Living in a state of accord.

Java 5 on Leopard

The rumors of Java 5 being horribly broken beyond all usability on Leopard are, quite frankly, bullshit. It's faster, has better integration with the OS, the Aqua L&F is significantly improved, it has full support for 64 bit and a huge raft of bug fixes and miscellaneous improvements. Everyone's pointing to an uninformed rant on JavaLobby which as it's key example actually highlights a major improvement to the Aqua L&F – the JOptionPane icons should use the application icon, not some obscure artwork that's not used anywhere else in the system. The new dialogs actually allow you to look more like native app, not less. It's even explained in the release notes – heck, the old implementation was probably reported as a bug against Tiger.

Radar #4858198

JOptionPanes did not match the native Mac OS X dialog appearance


Default info JOptionPanes now use the application's icon, as per the Aqua User Interface Guidelines instead of a message bubble icon. Warning and error JOptionPanes now show the application's icon badged onto the warning or error icon as per the Aqua User Interface Guidelines.

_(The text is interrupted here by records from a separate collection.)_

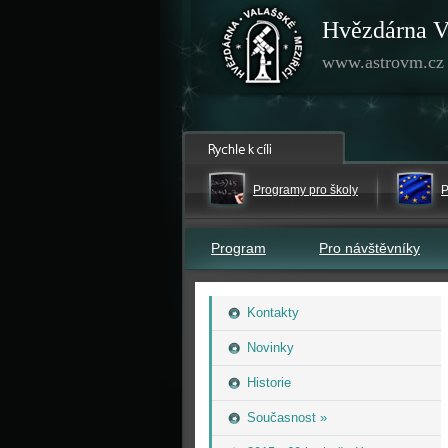
Hvězdárna V
www.astrovm.cz
Programy pro školy
P
Program
Pro návštěvníky
Kontakty
Novinky
Historie
Současnost »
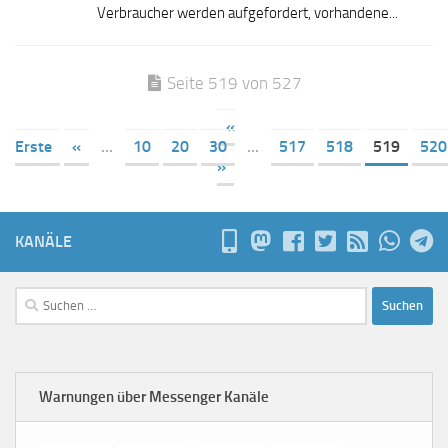
Verbraucher werden aufgefordert, vorhandene...
Seite 519 von 527
«
Erste
«
...
10
20
30
...
517
518
519
520
»
KANÄLE
Suchen
nach:
Warnungen über Messenger Kanäle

This problem is now fixed in Mac OS X 10.5.

The graphics pipeline has changed in Leopard which means that if you've optimized for the Quartz renderer, you should specifically request it or you may find that suddenly things start going much slower. In most cases the Sun 2D pipeline is faster than the Quartz pipeline – particularly if the code makes Windows specific performance assumptions (most Java 2D code does whether the author knows it or not). So while some applications may run slower by default, most applications run much faster and those that do run slow can switch back to the Quartz pipeline. Change isn't always easy but it happens – stop whining and start coding.

You can complain that there's no Java 6 yet (though all those people complaining aren't getting anywhere with porting their own and there's no excuses now), and you can complain about the lack of information but Java 5 on Leopard is a significant improvement and the engineers at Apple deserve to be congratulated for that – not insulted.